Rhaphigaster nebulosa, common name mottled shieldbug, is a species of stink bugs in the family Pentatomidae. It is the only species of the genus Rhaphigaster.

Distribution
This species is distributed throughout the Palearctic region, more commonly in the southern than in the northern parts of Central Europe (Austria, Croatia, France, Germany, Greece, Hungary, Italy, Luxembourg, Serbia, Slovenia, Spain, Switzerland, Turkey, United Kingdom), and is not known to occur in the United States.

Habitat
Mottled shieldbugs prefer warm deciduous forests, parks and gardens.

Description
Rhaphigaster nebulosa can reach a length of . These large shieldbugs are hairless and coloured dirty yellowish-grey to brown with irregularly-distributed fovea on the top side of its body.

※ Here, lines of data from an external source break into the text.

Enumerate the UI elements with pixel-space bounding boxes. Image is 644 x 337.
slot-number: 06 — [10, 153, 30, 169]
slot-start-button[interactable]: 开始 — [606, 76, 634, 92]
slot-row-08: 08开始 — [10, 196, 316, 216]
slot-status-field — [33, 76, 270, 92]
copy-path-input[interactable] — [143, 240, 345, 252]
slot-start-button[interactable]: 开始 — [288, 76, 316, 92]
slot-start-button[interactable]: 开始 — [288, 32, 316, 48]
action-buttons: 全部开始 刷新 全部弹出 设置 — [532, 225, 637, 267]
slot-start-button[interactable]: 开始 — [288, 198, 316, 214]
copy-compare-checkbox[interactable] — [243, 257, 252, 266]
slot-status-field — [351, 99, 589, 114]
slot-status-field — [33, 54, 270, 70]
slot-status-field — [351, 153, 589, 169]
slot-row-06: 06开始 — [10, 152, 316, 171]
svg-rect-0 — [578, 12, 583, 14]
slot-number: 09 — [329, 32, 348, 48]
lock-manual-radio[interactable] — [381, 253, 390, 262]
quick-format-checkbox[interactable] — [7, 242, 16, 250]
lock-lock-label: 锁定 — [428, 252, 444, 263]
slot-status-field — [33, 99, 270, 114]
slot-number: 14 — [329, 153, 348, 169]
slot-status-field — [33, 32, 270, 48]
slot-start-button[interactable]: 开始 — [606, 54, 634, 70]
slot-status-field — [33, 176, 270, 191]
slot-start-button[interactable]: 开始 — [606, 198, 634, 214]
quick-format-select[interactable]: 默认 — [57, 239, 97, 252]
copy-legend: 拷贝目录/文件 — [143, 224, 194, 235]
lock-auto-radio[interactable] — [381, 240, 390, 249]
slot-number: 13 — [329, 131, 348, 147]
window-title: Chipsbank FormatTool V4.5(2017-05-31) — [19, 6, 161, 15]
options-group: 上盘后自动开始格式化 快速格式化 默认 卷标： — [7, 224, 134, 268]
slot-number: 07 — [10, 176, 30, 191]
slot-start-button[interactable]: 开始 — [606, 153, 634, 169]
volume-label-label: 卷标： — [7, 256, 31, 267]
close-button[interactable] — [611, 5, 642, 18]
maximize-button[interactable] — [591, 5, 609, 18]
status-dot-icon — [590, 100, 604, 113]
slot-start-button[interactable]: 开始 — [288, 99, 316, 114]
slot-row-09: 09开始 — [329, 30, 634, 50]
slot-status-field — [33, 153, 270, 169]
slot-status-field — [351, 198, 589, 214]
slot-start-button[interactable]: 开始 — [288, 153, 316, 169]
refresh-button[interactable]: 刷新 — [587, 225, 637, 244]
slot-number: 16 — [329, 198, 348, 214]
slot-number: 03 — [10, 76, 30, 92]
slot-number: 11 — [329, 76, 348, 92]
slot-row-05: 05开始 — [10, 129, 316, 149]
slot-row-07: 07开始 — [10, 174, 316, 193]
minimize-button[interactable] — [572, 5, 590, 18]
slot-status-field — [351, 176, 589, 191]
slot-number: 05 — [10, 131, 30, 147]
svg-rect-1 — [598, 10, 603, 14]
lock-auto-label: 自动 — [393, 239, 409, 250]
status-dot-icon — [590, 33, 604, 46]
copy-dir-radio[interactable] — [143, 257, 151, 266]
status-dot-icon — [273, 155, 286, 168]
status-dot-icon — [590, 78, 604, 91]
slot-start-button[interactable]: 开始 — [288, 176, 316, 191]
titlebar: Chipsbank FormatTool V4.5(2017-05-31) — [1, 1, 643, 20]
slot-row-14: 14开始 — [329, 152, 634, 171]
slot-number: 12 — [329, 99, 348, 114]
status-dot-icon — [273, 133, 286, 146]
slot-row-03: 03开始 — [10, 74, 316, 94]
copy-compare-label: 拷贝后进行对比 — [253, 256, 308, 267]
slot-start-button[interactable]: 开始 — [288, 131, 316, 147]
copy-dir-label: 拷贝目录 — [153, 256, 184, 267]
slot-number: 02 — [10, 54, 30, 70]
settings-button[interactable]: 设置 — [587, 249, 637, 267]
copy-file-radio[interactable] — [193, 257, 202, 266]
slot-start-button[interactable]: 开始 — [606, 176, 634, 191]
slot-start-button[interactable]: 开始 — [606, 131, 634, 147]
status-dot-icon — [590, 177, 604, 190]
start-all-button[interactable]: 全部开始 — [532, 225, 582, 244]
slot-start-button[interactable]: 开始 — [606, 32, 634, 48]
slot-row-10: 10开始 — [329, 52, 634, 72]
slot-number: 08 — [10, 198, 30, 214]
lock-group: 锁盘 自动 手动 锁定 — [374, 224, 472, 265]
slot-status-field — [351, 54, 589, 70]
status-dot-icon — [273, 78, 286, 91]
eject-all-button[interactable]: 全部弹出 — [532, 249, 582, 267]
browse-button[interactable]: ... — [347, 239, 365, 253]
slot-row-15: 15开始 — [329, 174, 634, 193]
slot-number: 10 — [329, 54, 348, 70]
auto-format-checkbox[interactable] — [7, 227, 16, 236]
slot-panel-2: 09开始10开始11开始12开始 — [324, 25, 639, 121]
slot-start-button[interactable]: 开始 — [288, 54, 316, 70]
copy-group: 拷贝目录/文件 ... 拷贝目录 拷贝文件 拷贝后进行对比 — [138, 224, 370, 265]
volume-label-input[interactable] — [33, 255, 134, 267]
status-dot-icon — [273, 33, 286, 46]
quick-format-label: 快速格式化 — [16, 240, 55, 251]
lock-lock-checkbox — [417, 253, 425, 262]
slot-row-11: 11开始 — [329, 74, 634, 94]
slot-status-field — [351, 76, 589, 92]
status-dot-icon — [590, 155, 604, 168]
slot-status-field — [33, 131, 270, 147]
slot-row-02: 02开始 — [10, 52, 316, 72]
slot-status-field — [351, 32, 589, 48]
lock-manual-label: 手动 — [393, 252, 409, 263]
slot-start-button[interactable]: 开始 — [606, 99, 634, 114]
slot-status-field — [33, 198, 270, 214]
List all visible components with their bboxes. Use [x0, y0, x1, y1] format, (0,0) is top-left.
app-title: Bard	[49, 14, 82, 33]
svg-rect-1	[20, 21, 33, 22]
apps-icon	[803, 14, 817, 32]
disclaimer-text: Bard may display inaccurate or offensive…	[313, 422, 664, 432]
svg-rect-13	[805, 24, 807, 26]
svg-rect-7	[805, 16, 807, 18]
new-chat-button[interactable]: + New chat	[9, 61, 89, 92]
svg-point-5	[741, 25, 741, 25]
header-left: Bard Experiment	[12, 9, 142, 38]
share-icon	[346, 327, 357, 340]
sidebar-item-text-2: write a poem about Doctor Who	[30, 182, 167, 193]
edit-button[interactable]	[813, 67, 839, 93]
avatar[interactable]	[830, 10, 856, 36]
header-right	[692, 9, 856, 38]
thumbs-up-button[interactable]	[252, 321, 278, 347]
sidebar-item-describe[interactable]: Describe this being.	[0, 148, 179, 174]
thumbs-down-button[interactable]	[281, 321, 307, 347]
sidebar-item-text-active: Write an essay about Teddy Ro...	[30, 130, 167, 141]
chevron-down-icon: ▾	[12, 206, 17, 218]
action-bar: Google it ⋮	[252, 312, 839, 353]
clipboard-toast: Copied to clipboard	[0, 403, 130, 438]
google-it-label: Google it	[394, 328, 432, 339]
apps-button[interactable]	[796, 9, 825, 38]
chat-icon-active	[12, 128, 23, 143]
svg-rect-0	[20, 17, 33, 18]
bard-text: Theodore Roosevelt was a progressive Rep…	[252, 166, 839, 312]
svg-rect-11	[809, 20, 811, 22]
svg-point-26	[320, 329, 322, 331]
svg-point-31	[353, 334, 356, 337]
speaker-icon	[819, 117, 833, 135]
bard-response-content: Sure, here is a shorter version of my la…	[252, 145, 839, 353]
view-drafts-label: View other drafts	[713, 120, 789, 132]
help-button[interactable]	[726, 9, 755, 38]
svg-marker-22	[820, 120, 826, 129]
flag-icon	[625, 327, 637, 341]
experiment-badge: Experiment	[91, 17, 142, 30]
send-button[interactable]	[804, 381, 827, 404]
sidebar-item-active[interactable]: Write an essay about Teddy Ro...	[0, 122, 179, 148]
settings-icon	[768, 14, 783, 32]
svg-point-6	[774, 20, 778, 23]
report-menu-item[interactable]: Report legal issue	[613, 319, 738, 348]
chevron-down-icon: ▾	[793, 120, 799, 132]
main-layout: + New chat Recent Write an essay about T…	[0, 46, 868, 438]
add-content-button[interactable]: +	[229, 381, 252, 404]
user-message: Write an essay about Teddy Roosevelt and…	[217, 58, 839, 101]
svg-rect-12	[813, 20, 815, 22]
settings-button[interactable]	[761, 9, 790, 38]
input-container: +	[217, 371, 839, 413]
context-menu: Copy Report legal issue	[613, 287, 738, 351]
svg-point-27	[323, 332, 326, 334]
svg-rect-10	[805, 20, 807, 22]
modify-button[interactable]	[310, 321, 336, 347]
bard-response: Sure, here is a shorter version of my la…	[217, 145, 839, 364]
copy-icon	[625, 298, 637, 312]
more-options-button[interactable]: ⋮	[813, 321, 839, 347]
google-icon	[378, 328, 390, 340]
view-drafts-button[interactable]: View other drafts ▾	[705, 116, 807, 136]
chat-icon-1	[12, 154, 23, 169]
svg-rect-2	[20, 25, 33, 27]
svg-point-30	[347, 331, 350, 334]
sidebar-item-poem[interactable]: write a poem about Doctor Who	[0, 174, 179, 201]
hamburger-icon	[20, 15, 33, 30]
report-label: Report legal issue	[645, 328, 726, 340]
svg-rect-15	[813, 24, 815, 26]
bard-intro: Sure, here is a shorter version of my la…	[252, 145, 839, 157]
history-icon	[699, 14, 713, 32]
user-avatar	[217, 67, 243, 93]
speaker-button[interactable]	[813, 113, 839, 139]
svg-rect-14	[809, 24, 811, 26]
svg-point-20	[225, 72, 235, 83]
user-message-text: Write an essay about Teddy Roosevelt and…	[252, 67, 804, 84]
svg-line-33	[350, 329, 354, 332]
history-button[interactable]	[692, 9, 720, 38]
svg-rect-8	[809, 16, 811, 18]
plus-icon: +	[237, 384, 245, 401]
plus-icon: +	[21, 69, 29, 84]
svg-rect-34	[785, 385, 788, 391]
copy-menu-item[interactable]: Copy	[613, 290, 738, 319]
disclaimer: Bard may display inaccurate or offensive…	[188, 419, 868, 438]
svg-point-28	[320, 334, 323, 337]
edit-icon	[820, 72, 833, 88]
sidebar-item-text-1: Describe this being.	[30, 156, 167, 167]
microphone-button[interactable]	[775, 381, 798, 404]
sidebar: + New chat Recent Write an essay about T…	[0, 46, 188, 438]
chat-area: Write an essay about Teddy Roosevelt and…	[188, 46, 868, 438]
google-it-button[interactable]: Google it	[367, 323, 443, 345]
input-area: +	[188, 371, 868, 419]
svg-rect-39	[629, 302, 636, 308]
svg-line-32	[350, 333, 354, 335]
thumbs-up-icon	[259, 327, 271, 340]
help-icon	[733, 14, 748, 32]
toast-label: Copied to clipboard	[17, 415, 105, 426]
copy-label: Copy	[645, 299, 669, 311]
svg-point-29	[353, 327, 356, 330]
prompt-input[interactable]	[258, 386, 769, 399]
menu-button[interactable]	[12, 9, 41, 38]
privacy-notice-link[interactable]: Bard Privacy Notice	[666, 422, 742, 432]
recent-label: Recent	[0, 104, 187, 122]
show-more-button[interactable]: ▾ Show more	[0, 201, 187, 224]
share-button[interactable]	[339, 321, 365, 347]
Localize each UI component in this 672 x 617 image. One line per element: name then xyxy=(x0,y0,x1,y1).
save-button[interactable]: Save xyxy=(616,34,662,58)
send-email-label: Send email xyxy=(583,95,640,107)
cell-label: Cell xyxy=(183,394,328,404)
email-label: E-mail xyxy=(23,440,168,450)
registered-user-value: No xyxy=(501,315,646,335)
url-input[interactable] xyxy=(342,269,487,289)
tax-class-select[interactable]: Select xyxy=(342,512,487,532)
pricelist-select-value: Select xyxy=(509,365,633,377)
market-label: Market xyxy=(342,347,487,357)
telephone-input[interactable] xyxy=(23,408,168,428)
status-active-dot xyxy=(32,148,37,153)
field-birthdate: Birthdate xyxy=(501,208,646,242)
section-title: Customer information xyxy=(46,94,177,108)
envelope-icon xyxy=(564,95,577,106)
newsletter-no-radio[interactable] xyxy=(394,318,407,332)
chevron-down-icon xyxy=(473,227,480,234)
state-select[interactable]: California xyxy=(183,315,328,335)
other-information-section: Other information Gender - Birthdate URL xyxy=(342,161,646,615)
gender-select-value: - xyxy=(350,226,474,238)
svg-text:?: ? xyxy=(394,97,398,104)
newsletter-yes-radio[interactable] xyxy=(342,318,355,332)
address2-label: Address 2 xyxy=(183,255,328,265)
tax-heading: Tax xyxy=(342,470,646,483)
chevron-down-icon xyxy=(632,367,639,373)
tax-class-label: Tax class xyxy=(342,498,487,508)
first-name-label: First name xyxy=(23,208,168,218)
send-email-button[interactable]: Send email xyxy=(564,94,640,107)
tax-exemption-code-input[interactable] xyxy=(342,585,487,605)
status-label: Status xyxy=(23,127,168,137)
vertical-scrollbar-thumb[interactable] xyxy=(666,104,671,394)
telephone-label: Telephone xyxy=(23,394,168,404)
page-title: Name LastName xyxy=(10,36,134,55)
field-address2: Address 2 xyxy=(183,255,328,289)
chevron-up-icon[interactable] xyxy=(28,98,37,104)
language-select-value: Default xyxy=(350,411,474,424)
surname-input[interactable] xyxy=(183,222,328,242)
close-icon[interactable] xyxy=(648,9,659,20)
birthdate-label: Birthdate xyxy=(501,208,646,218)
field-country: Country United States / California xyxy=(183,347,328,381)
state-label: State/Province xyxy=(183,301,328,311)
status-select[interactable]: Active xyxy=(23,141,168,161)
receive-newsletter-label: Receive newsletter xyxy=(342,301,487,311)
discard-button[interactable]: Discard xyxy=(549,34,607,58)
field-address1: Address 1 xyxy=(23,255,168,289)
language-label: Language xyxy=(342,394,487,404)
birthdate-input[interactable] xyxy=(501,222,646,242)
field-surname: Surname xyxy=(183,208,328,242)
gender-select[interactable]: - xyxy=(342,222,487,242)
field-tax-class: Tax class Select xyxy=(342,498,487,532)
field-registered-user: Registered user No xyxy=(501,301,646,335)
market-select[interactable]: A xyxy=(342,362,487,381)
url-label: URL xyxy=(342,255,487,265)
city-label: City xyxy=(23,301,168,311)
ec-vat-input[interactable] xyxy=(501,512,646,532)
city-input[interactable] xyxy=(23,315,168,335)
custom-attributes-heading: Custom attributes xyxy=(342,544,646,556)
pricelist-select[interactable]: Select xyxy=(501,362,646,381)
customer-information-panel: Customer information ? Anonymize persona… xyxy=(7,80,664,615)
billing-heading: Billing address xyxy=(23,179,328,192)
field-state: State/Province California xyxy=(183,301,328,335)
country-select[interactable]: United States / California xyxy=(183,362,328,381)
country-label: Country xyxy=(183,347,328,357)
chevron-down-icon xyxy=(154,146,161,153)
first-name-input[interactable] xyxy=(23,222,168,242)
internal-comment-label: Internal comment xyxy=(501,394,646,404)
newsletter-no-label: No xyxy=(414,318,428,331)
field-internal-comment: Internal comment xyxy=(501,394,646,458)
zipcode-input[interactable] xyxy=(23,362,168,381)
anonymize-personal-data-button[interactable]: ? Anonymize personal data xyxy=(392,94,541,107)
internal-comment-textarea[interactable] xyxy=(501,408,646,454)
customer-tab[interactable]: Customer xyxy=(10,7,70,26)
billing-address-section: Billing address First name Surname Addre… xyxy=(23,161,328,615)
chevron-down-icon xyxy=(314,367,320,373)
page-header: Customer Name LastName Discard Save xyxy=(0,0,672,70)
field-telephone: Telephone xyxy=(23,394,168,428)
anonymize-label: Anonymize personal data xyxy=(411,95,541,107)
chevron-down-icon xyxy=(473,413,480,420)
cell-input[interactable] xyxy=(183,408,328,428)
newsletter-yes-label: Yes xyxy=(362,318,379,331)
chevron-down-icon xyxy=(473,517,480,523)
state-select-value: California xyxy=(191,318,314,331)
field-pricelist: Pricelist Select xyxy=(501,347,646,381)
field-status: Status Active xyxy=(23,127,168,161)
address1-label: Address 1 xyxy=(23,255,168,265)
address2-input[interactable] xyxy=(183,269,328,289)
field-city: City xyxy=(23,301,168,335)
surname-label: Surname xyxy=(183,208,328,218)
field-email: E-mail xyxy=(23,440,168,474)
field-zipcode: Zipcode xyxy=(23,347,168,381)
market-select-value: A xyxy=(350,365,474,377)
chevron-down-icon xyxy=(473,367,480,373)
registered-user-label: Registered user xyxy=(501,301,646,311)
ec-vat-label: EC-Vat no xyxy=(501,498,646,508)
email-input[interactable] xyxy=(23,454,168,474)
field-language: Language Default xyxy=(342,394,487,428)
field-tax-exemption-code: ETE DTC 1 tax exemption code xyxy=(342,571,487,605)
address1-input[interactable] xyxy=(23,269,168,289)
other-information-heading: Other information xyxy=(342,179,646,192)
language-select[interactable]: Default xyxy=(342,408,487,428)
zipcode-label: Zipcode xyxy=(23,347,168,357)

The membrane of the forewings is often speckled dark brown, although these speckles are quite variable in extent. The lateral edge (Connexivum) of the abdomen has black and yellow markings. The antennae are ringed with black and yellow markings on the 3rd to 5th segments. The underside of the body is light coloured and shows dark spots. On its underside, between the hips (on the 1st sternite), there is a long spur. This species is similar to Dolycoris baccarum, but it lacks hairs.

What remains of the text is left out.